• [WHAT YOU ARE ASKED TO DO]:
Write out the lines below once more, exactly as they appear. Do not include pictures.
=======
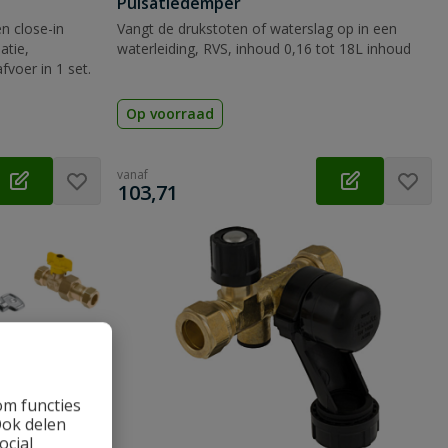
Pulsatiedemper
n close-in
Vangt de drukstoten of waterslag op in een
atie,
waterleiding, RVS, inhoud 0,16 tot 18L inhoud
fvoer in 1 set.
Op voorraad
vanaf
€
103,71
om functies
Ook delen
ocial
=======
• [RESPONSE TO THE TASK]:
Pulsatiedemper
n close-in
Vangt de drukstoten of waterslag op in een
atie,
waterleiding, RVS, inhoud 0,16 tot 18L inhoud
fvoer in 1 set.
Op voorraad
vanaf
€
103,71
om functies
Ook delen
ocial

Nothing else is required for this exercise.